◆ ACTIVITY: From the listing below, reproduce word for word the part that opens with the line containing "Autoempleo que" and closes with the line containing "nos arquivos"; reproduce nothing else.

___ EXERCISE MATERIAL ___

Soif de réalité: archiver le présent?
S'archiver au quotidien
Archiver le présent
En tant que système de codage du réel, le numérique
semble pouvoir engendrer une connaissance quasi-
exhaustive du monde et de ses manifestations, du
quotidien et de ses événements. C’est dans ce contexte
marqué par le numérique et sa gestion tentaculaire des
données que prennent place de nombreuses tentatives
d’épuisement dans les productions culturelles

___
___ EXERCISE MATERIAL ___

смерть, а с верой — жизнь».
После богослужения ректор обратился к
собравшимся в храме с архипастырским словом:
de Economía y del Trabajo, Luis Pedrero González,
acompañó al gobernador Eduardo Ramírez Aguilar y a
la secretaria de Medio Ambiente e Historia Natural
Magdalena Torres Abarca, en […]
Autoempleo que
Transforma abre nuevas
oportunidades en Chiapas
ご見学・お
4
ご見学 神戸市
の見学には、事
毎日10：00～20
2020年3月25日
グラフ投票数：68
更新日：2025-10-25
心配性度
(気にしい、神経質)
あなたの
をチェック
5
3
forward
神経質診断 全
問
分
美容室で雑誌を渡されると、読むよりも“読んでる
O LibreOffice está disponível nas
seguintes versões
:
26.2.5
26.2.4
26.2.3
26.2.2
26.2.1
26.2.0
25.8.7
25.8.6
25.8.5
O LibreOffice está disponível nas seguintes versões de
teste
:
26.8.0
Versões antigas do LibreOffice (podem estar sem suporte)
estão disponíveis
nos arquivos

___
___ EXERCISE MATERIAL ___

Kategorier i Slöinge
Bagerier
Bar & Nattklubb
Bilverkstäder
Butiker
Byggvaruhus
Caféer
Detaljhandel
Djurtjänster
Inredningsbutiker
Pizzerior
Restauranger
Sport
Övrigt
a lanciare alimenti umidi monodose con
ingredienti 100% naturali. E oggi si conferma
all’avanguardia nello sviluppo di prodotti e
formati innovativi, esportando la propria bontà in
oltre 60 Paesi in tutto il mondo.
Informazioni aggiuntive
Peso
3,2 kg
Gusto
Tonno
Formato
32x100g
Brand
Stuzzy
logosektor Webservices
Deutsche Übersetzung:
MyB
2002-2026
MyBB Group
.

___

◆ SOLUTION TO THE EXERCISE:
Autoempleo que
Transforma abre nuevas
oportunidades en Chiapas
ご見学・お
4
ご見学 神戸市
の見学には、事
毎日10：00～20
2020年3月25日
グラフ投票数：68
更新日：2025-10-25
心配性度
(気にしい、神経質)
あなたの
をチェック
5
3
forward
神経質診断 全
問
分
美容室で雑誌を渡されると、読むよりも“読んでる
O LibreOffice está disponível nas
seguintes versões
:
26.2.5
26.2.4
26.2.3
26.2.2
26.2.1
26.2.0
25.8.7
25.8.6
25.8.5
O LibreOffice está disponível nas seguintes versões de
teste
:
26.8.0
Versões antigas do LibreOffice (podem estar sem suporte)
estão disponíveis
nos arquivos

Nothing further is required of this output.